In 2015 he thought he was near a sale—to a Saudi family he says was willing to pay $27 million—only to have it fall apart when he couldn’t produce the necessary paperwork.
With no buyer willing to write a check, Duncan was increasingly fearful that someone would steal the hands. At one point he painted them black—“I thought, if nobody knows they’re gold, who’s going to steal a hand,” he says—and buried them under his garage in Calgary.
It took Duncan years to establish the hands’ provenance to the standards expected by the international art market, just in time for a boom in a commodity that arguably has even less real-world utility than gold. In 2018 he met Len Schutzman, a former PepsiCo executive who was running a cryptocurrency startup in Waterloo, Ont., the home of the BlackBerry. The company, Arbitrade, had an unconventional pitch for investors: It would back every virtual coin it minted with physical gold. When Schutzman learned about the hands, he made Duncan an offer: $10 million for all four. The shiny appendages, Schutzman said, would become the centerpiece of an Arbitrade promotional tour and symbols of the gold-backed stability the company offered. A longer-run plan, of questionable taste even by crypto-world standards, would see the hands back a Mandela-themed digital currency.
Duncan loved the idea of putting the hands on tour. He wanted them to be seen, providing the same inspiration to others that he’d drawn from them over the years, but he didn’t have a way to display them to the public himself. And Arbitrade seemed to be good for the money, paying about $5.8 million, according to legal filings, to take possession of two hands and pay for part of a third. The others would follow once the balance was settled.
But Arbitrade’s dream of uniting crypto-enthusiasts and gold bugs was not to be, and the company ran into trouble in 2019. The hands Arbitrade had paid for went to one of its backers. Duncan was dejected. As an aesthetic matter, he’d always thought the four hands should be displayed as a set; from a financial perspective, he was also certain they’d have more value sold all together. But there seemed to be no way that would happen. And then he got a call from Arlan Ettinger.

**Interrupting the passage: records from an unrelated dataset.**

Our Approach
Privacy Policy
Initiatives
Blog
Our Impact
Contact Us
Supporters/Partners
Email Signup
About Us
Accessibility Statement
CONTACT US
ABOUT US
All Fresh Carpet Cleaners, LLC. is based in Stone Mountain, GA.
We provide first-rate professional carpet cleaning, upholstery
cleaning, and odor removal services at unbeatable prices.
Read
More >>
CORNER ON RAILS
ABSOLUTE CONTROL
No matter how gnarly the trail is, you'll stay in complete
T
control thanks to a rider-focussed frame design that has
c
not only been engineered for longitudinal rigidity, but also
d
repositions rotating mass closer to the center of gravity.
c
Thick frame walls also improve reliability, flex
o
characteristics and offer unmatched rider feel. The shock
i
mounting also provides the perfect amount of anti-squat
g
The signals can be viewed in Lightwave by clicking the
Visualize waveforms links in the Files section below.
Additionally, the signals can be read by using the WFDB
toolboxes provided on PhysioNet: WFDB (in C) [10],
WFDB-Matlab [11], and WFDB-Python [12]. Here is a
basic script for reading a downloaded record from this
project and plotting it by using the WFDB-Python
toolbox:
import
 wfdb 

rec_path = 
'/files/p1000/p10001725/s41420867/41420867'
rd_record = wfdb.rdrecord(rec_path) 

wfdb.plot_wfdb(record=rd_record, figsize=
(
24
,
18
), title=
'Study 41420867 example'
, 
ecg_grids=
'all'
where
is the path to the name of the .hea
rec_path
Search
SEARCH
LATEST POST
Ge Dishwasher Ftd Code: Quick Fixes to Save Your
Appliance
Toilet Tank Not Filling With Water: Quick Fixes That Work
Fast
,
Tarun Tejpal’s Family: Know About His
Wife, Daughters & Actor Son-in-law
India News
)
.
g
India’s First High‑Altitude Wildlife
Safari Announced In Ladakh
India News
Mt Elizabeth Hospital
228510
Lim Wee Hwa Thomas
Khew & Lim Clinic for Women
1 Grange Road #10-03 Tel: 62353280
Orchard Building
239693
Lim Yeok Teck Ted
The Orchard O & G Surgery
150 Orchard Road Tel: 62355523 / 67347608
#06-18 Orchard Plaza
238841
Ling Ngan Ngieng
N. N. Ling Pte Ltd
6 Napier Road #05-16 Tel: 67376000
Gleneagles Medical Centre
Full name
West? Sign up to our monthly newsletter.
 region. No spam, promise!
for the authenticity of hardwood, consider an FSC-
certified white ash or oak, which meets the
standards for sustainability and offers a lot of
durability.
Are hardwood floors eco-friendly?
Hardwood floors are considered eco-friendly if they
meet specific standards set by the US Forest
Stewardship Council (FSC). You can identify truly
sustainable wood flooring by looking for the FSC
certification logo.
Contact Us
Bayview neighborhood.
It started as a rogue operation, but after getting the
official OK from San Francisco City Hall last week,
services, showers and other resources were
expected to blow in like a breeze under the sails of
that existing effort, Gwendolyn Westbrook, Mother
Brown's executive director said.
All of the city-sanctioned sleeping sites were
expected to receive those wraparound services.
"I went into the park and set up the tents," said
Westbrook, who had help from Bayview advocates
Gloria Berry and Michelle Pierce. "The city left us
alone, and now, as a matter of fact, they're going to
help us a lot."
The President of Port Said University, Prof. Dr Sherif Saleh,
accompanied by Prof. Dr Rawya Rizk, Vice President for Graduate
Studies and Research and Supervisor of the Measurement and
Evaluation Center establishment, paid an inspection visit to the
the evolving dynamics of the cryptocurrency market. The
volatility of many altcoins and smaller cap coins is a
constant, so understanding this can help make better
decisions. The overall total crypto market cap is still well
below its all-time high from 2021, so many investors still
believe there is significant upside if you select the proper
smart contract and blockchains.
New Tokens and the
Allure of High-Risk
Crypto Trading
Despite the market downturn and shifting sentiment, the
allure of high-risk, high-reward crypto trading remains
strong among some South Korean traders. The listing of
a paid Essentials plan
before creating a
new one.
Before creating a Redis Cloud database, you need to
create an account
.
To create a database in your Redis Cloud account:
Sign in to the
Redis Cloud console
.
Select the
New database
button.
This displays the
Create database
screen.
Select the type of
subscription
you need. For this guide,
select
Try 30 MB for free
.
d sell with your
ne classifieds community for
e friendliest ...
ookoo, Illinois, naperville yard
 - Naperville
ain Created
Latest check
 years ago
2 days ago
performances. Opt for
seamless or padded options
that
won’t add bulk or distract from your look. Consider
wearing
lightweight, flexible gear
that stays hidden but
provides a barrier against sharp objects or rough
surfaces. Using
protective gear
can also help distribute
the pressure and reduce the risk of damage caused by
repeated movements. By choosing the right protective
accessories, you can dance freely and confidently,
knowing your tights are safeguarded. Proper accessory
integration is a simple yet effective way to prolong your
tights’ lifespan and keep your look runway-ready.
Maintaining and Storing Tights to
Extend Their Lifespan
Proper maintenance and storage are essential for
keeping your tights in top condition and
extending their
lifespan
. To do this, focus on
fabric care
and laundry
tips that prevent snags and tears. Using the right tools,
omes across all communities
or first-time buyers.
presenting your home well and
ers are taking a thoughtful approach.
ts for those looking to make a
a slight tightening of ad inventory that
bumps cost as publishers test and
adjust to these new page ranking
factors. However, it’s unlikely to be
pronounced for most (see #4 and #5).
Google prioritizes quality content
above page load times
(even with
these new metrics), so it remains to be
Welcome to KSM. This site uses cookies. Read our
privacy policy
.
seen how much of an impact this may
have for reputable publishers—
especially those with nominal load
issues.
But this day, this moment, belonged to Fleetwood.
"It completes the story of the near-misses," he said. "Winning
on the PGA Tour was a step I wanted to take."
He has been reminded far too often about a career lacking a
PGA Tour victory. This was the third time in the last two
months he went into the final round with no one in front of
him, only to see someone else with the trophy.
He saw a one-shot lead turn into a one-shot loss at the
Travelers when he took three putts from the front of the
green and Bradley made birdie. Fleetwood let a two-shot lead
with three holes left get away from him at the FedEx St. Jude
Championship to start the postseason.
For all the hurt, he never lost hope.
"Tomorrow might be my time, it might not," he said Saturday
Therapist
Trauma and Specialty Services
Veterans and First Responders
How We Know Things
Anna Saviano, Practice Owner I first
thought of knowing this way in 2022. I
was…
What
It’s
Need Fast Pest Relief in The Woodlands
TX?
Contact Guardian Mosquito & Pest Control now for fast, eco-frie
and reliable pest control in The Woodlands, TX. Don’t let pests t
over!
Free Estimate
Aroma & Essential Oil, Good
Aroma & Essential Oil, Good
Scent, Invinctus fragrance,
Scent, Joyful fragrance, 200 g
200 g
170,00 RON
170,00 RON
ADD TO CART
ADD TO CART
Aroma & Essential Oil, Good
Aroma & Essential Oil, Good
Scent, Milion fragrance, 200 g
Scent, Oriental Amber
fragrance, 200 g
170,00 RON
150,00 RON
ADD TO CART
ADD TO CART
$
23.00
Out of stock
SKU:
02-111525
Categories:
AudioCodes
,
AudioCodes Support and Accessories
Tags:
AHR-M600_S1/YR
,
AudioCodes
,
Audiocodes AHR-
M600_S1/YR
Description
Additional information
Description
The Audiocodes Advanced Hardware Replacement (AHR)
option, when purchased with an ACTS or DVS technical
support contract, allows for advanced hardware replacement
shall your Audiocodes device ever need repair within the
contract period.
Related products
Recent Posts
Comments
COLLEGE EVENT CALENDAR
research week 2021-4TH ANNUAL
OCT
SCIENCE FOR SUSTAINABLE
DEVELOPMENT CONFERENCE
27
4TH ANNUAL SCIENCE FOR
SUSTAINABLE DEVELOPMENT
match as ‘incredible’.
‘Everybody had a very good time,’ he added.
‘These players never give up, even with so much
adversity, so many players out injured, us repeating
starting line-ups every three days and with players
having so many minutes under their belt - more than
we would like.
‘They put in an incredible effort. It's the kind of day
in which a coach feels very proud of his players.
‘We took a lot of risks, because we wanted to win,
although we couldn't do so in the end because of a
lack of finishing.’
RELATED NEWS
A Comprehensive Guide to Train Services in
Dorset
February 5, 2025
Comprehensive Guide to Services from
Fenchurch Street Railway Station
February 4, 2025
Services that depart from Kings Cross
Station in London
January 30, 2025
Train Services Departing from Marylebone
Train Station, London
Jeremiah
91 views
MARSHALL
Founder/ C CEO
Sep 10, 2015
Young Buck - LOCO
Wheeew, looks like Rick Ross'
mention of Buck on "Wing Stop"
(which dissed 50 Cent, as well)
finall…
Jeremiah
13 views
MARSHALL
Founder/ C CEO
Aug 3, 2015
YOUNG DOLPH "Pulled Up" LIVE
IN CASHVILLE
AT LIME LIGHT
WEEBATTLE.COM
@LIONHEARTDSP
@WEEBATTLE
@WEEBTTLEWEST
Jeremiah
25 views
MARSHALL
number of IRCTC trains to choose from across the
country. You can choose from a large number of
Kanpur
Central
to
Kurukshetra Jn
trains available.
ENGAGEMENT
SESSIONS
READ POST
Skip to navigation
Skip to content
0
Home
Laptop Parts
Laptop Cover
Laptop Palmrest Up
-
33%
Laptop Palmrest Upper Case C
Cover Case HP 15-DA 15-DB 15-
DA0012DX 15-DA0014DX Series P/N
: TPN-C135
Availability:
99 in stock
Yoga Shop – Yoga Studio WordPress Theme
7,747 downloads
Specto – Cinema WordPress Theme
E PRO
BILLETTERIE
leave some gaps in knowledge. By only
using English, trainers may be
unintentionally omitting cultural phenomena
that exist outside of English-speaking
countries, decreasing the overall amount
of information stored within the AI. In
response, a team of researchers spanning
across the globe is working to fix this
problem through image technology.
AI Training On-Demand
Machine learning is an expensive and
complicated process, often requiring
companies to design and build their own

Guernsey’s, the New York auction house Ettinger founded with his wife, Barbara Mintz, in 1975, has many of the trappings of the high-end art market: an Upper East Side address, a Rolodex of deep-pocketed buyers, and a lengthy catalog of prior sales. But it’s a rather different animal than Sotheby’s or Christie’s. Instead of Picassos and Monets, Guernsey’s specializes in memorabilia, with past auctions for items such as Jerry Garcia’s guitar, a Rolls-Royce driven by Elizabeth Taylor, and, on one unusual occasion, a house owned by Rosa Parks. (Originally on a lot in Detroit, an artist had restored and disassembled it.)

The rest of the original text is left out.